After repeating his sophomore year at the Hill School following two years at Berks Catholic (Pa.), Stankiewicz is watching all of his old Berks classmates now graduate and head off to college this fall while he’s got one more year at Hill.
Soon enough, he’ll be able to join them in the college ranks--once he and a few coaching staffs figure some things out. What level is still up for the grabs, but at least it’s in the not-too-distant future for Stankiewicz.
“It’s good to finally be a senior,” he said.
Ja'Zere Noel (above) has a silky smooth offensive game and can score from all three levels. (Photo: Josh Verlin)
--Impressive day for the South Jersey Jazz 16Us, who took home the championship with a dominant pair of wins: 61-30 over Baltimore Supreme in the semifinals and then 61-37 over WeR1’s 15s in the final, though they got a solid battle from a worn-out group a year younger. The team coached by former NBA sharpshooter Tim Legler lived up to his reputation, dumping in a dozen 3-pointers in the final, including 11 in the first half alone.
Myles Cale (36 points in the two wins) showed why he led the Under Armour Association 16s in scoring this summer, but there’s a sleeper on the team in Woodbury (N.J.) 2017 SG Ja’Zere Noel. The 6-4 shooting guard has an easy ability to score the basketball; if he gets his motor running at a high level and really puts out his best effort on every possession, his ceiling could really expand.
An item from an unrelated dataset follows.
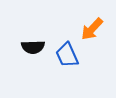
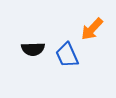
black semicircle: moved 2 px down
--Strong effort in the 17U championship by D.C. Blue Devils forward Ameka Akaya (2016/F/St. Maria Goretti, Md.), who had 11 points and probably as many rebounds in a dominant 64-44 win over Vanier Prep. A solid-bodied 6-5 forward, Akaya makes up for what he lacks in size with a never-ending motor, jumping after loose balls and doing a good job on second-and-third efforts on the glass.
Akaya said that Central Connecticut, St. Francis (Pa.), St. Francis (N.Y.) and Navy have all offered; DePaul’s old staff also had offered him this spring, but he hasn’t heard from new head coach Dave Leitao and staff. He said he’s planning on visiting all the schools that have offered him this fall, but wasn’t sure yet which would be getting official visits; Northeastern and Wofford have also shown interest.